For the past year, I’ve become more and more fascinated with what Alcott dismissively called her ‘blood and thunder tales’. For those of you who aren’t in the know, Louisa May Alcott spent a long time publishing horror stories and psychological thrillers under the pseudonym of A.M Bernard. Just like Jo publishing ‘sensation’ stories in Little Women, Alcott went to genre to compliment her literary output. She wrote tales of murder, deception…even mummies. And I’m slightly embarrassed to say that I would take many of them over Little Women.
My favourite is called Under the Mask: A Woman’s Power, and it explores some of the themes of Little Women without any of the didactic moralism or bizarre about-turns in tone and message. It explores the place of women in family units and class structures, but does so in a deliciously perverse narrative where a governess seduces and manipulates all the members of a family in order to climb the social ladder.
When I read this novella, I realised that I was not only enjoying the narrative more than Little Women— after all, it has the kind of propulsive, mysterious plot which is to my taste. I was also engaging with the themes in a more meaningful way. I found myself thinking about the main character weeks after I’d finished the book: I wondered long and hard about how gender affects social mobility, and how that served as her motivation in the novel. What was on the surface a pretty ludicrous story had succeeded in doing what the ‘literary’ genre was supposed to do— making me contemplate certain realities about the world we live in.

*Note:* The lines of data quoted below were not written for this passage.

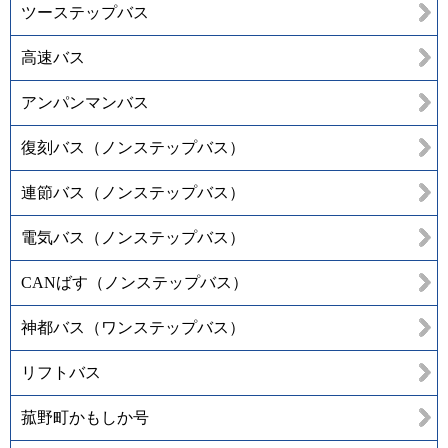
ツーステップバス
高速バス
アンパンマンバス
復刻バス（ノンステップバス）
連節バス（ノンステップバス）
電気バス（ノンステップバス）
CANばす（ノンステップバス）
神都バス（ワンステップバス）
リフトバス
菰野町かもしか号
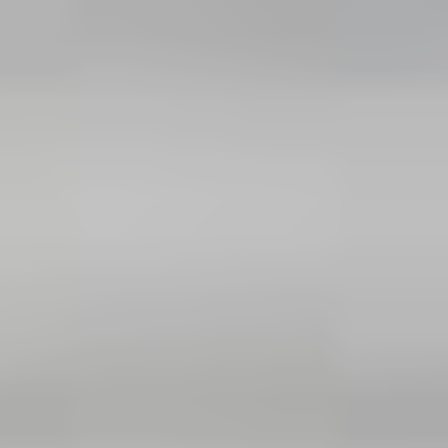
Москва,
Большая Новодмитровская, 
вход 10, 3 этаж, КП «Дизайн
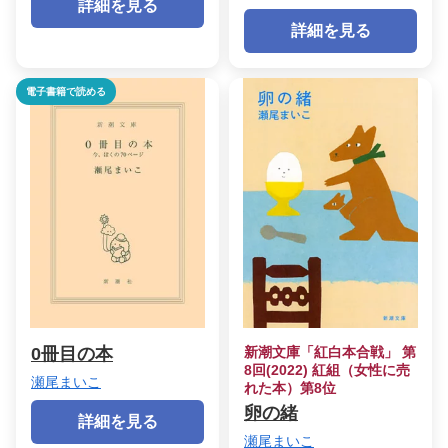
詳細を見る
詳細を見る
電子書籍で読める
0冊目の本
新潮文庫「紅白本合戦」 第
8回(2022) 紅組（女性に売
瀬尾まいこ
れた本）第8位
卵の緒
詳細を見る
瀬尾まいこ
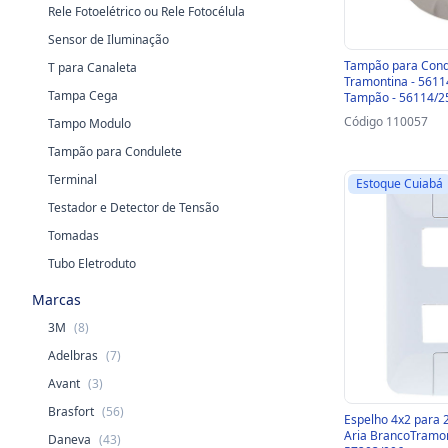
Rele Fotoelétrico ou Rele Fotocélula
Sensor de Iluminação
Tampão para Condu
T para Canaleta
Tramontina - 5611
Tampa Cega
Tampão - 56114/2
Código 110057
Tampo Modulo
Tampão para Condulete
Terminal
Estoque Cuiabá
Testador e Detector de Tensão
Tomadas
Tubo Eletroduto
Marcas
3M
(8)
Adelbras
(7)
Avant
(3)
Brasfort
(56)
Espelho 4x2 para 
Aria BrancoTramon
Daneva
(43)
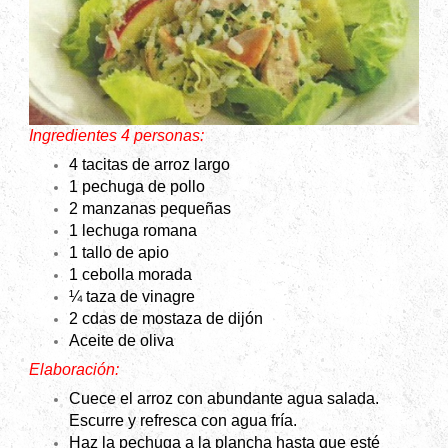
Ingredientes 4 personas:
4 tacitas de arroz largo
1 pechuga de pollo
2 manzanas pequeñas
1 lechuga romana
1 tallo de apio
1 cebolla morada
¼ taza de vinagre
2 cdas de mostaza de dijón
Aceite de oliva
Elaboración:
Cuece el arroz con abundante agua salada.
Escurre y refresca con agua fría.
Haz la pechuga a la plancha hasta que esté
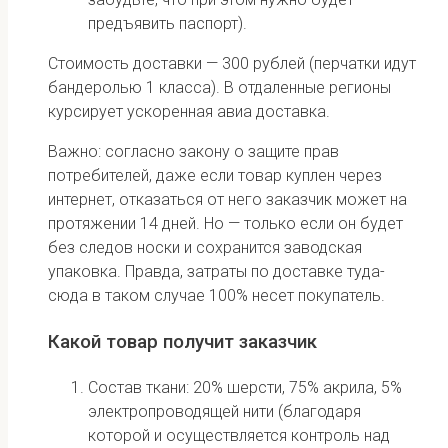
предъявить паспорт).
Стоимость доставки — 300 рублей (перчатки идут
бандеролью 1 класса). В отдаленные регионы
курсирует ускоренная авиа доставка.
Важно: согласно закону о защите прав
потребителей, даже если товар куплен через
интернет, отказаться от него заказчик может на
протяжении 14 дней. Но — только если он будет
без следов носки и сохранится заводская
упаковка. Правда, затраты по доставке туда-
сюда в таком случае 100% несет покупатель.
Какой товар получит заказчик
Состав ткани: 20% шерсти, 75% акрила, 5%
электропроводящей нити (благодаря
которой и осуществляется контроль над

Some see this as just a sweetening-of-the-deal kind of scenario: that you’re more receptive to explore subtext when you’ve opened itself up to the delights of an engaging plots and characters. This is akin to what the film industry does with message-smuggling, whereby a blockbuster like Avatar is supposedly a vehicle to put forward a pro-eco message.
But while I feel that this idea holds true for many pieces, it can also be a misleading way to think about genre. Behind a Mask isn’t a thriller which disguises its thematic content about femininity. It is a thriller about femininity. It’s not subtext; it’s text. And Alcott writes powerfully about the subject because of the genre underpinnings rather than in spite of it.
What I love about psychological thrillers is that, at the core, they simple exaggerate hidden truths. They look at our world, our relationships, our emotions, and examine what’s broken. Books like Gone Girl and Rebecca start with the anxieties we have about our relationships and push them to the point where bodies start to hit the floor. In this way, these genre tales are not merely smuggling truths into genre thrills: the thrills are entirely reliant on the truths to actually function. It is their starting point, rather than an added extra.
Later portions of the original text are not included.